I'm honored to be seen as a "GM truck expert", but I'm not the only one to pay close attention to GM trucks, and definitely not the only one to decide the way we should call them in the IMCDb :)

This said, there's not a lot to digest for me, in fact, as I was already talking about the end of the HC- part of the name in 1951 in my very first comment about these trucks ;)
But as said at that time, it's certainly better to call all of them HC-Series for consistency, at least with the current version of the IMCDb, the same way the HM-Series name is kept for trucks which are in fact EM-, ES- or HC- to HY-Series (single rear wheels) // JC- to JY-Series (tandem), depending on the model year, the wheelbase and the payload...

Back to HC-Series: further searches led me to see the 1954 cab change on "small" models some months later. But thanks to mwbridgwater I can now identify the lighter models due to their grille, although I still have a doubt about the "cab width" hint.

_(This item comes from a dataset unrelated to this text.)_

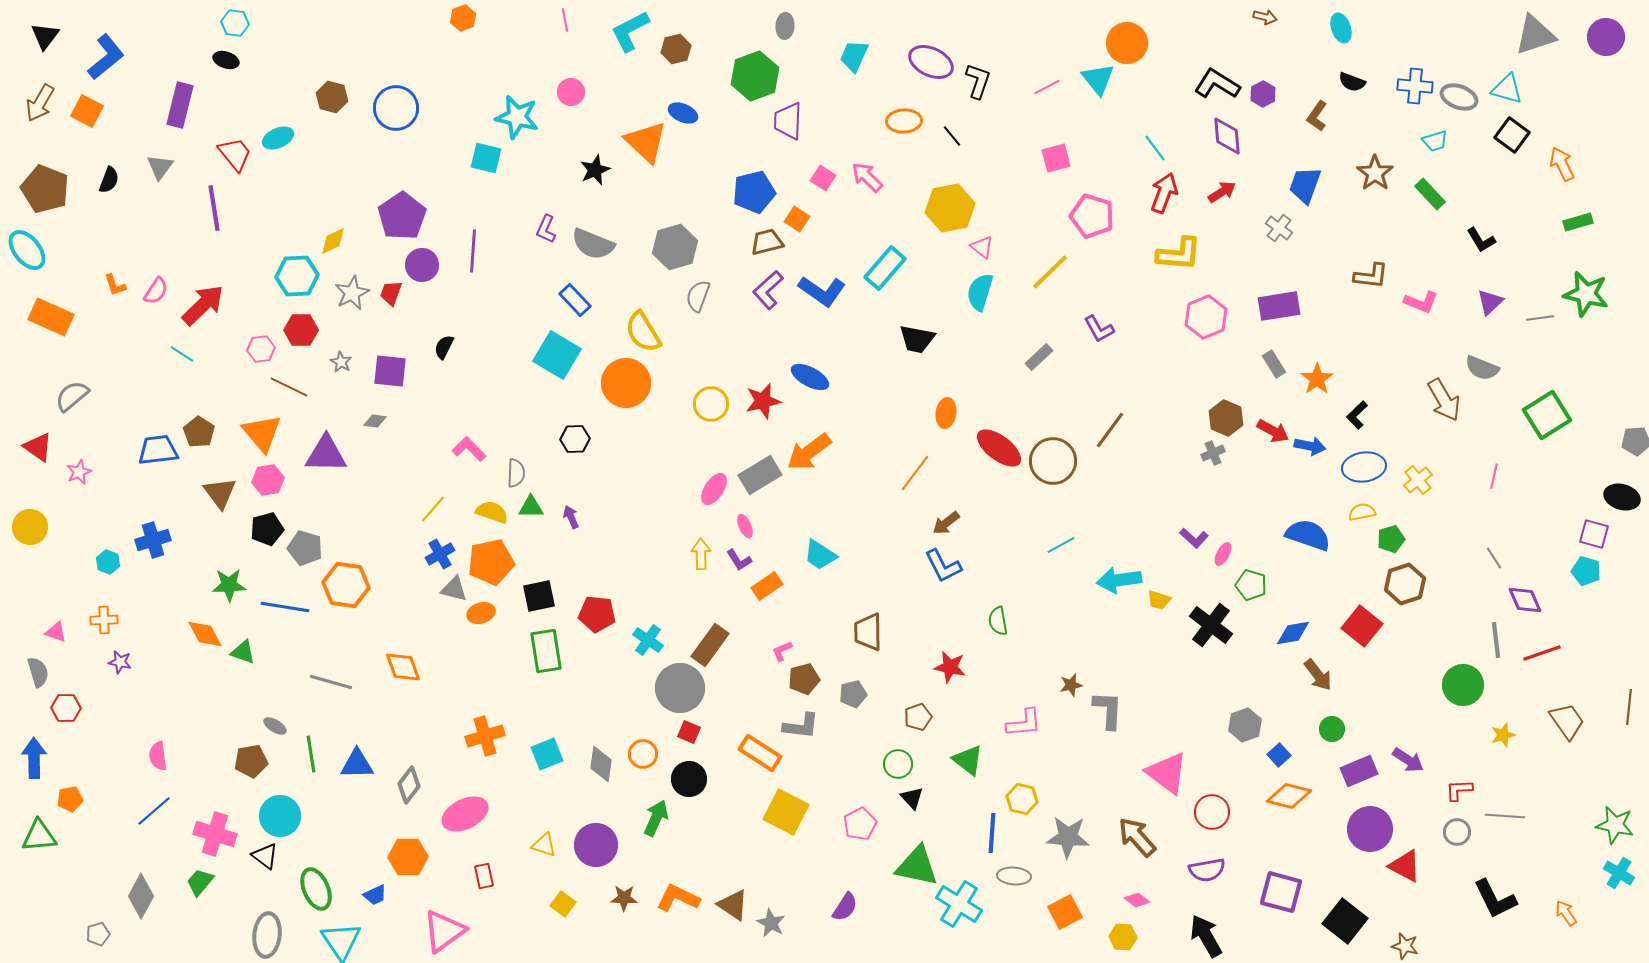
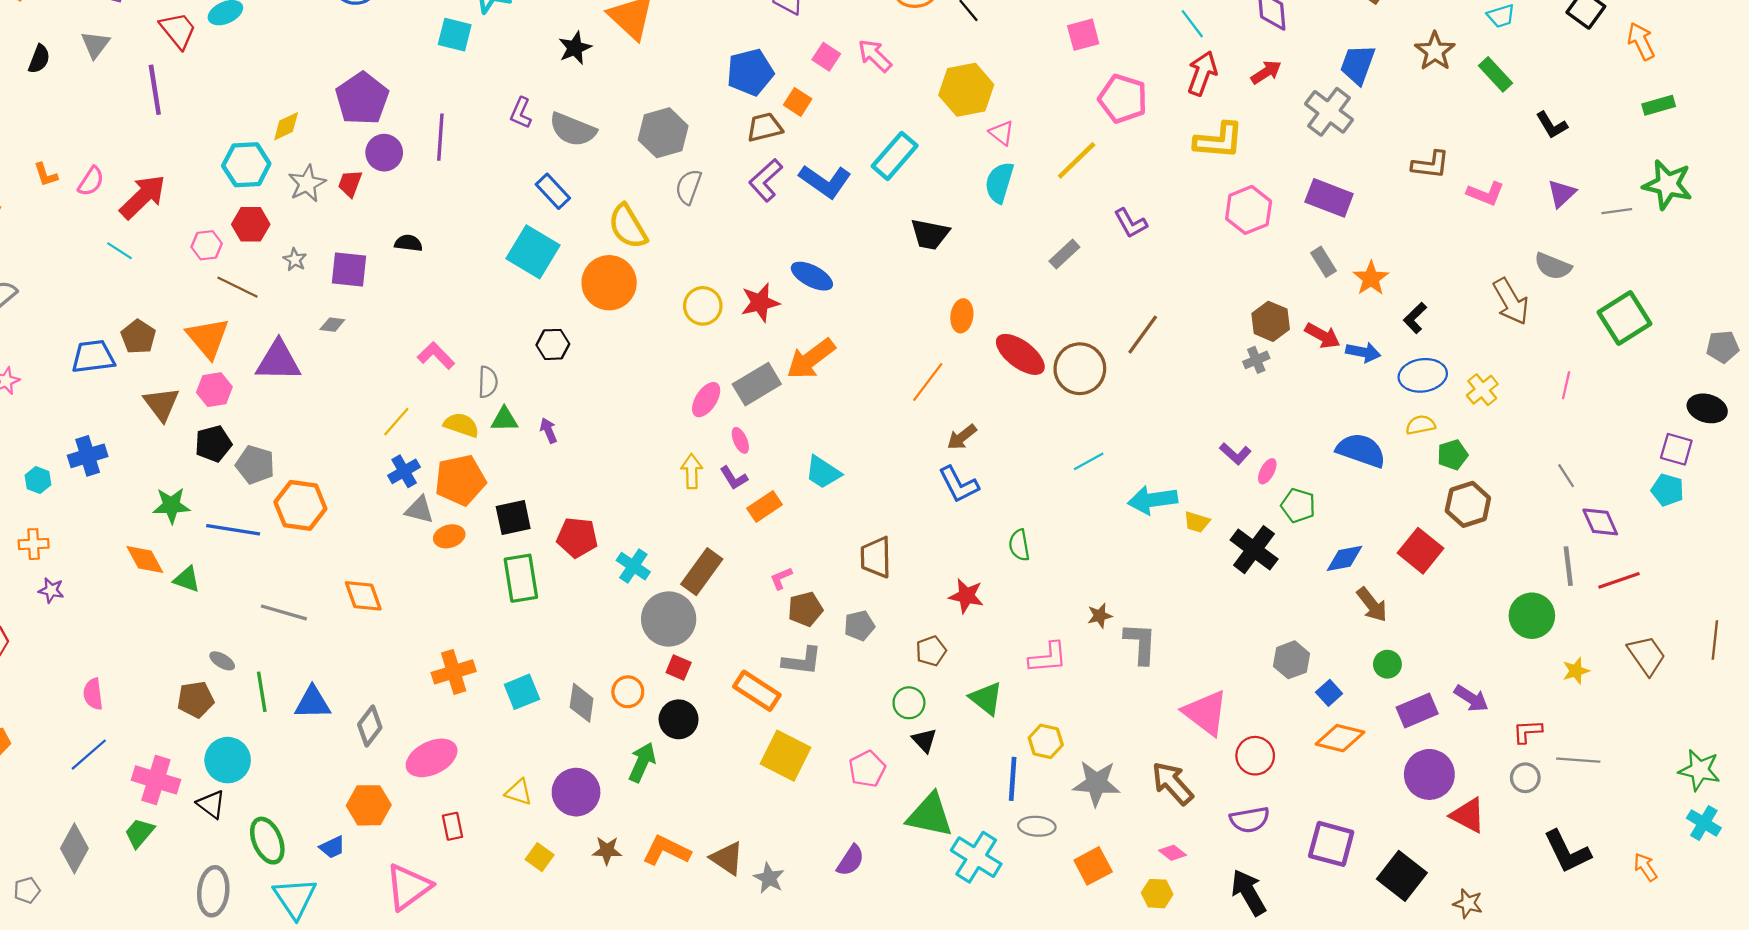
gray cross: (1279, 228) -> (1329, 112), size x1.6
purple rectangle: (1279, 306) -> (1329, 198), turned 30
black semicircle: (444, 347) -> (408, 243), turned 70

I can't find either a document about the 1954+ 700/800 models and wonder therefore what changed on them, and even if theses series were still made after this year. And I would temperate the "[a]fter '54, the cab/body style changed completely" idea, as the new cab appeared with the 1955½ model year only, meaning that early 1955 models have the old cab.
But I can only "work" with old pictures or drawing in brochures, and with screenshots made from old movies, as this kind of truck is not really standard in Europe. So I'll wait a bit before saying that my "list of clues" is sure and complete ;)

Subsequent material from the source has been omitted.